Drew Hayden Taylor says he just wants to make people think, not think anything in particular. He’s also said he may get cancelled for this play and that it’s only after you poke the bear that you learn how fast you can run. While he may not be open to describing his specific agenda, intriguing concepts are embedded in the framing story. In thinking of the house for sale as a metaphor for contemporary Canada and the Canadian (or American) dream, how does being a member of a specific minority group reflect one’s access to and desire for that dream? When Tammy, a Kanien’kehá:kan lesbian woman, points out the discomfort she feels towards buying a house on land that was stolen from indigenous people, it is clear Taylor picks up on this dissonance. But he doesn’t do the same for the others. Does the historic practice of redlining and housing segregation for specific minority groups impact the desire to own a home in the Montreal suburbs? Is owning a suburban home a symbol, and if so, of what? Selling out? Making it? A cultural shift? Further, the house was owned by a white couple who had the power to decide who would purchase it. Instead of using this fact to explore the complex concept of white adjacency, the character mainly serves as a straw man for the ignorance and stupidity of the majority whites.

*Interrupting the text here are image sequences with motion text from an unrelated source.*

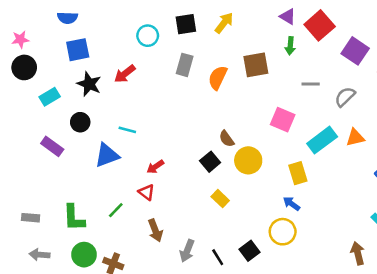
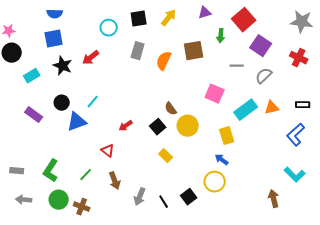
purple triangle: (288, 17) -> (205, 13), moved, turned -48
blue semicircle: (67, 18) -> (55, 14), moved
purple square: (355, 51) -> (261, 46), moved
black circle: (80, 122) -> (62, 103), moved
cyan line: (127, 130) -> (93, 102), turned -64
red arrow: (155, 167) -> (126, 126), moved
green line: (116, 210) -> (86, 175), moved
green L-shape: (74, 218) -> (51, 171), turned 35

Another missed opportunity in the play is how the production handles identification with a group versus respect for the individual. Eve, despite being completely ignorant about non-white experiences, becomes the most sympathetic character when the others collectively attack her over her dream to be an actress. The suggestion seems to be that only an over-privileged caucasian would dare allow herself the luxury of pursuing a “frivolous” dream. Yet having a dream is hardly limited to one race or ethnicity. There’s an irony in watching actors of different backgrounds successfully working, presumably fulfilling their dreams in a competitive field, ridicule a character for wanting to be an actress. The humour doesn’t come through, just hostility. The attack on the individual implies that groupthink leads to a lack of compassion for others.

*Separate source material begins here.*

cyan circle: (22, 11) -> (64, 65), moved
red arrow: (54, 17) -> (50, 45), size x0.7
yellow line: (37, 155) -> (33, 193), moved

There are things to commend in the show. One is the excellent performances by the actors, all of whom are familiar and beloved. Rebecca Gibian brings warmth to Eve, the clued-out real estate agent who remains patient with her guests. Jovanni Sy gives 110% as the recently divorced, free-wheeling Ned. The scene when he coaches the co-dependent Adrian (Christian Paul) through a phone call is one of the play’s best moments. I also appreciate the inclusion of an inter-racial lesbian pregnant couple — one of the few things that strikes me as an especially Montreal feature — and the actors (Kerrin-Lee Whyte and Carra Rebecca) capture the way a tight, loving couple can internally dissent, yet fight against external forces as a unit. Finally, the set captures the ambiance of a suburban home with just a few details in an interesting studio space. Kudos to that.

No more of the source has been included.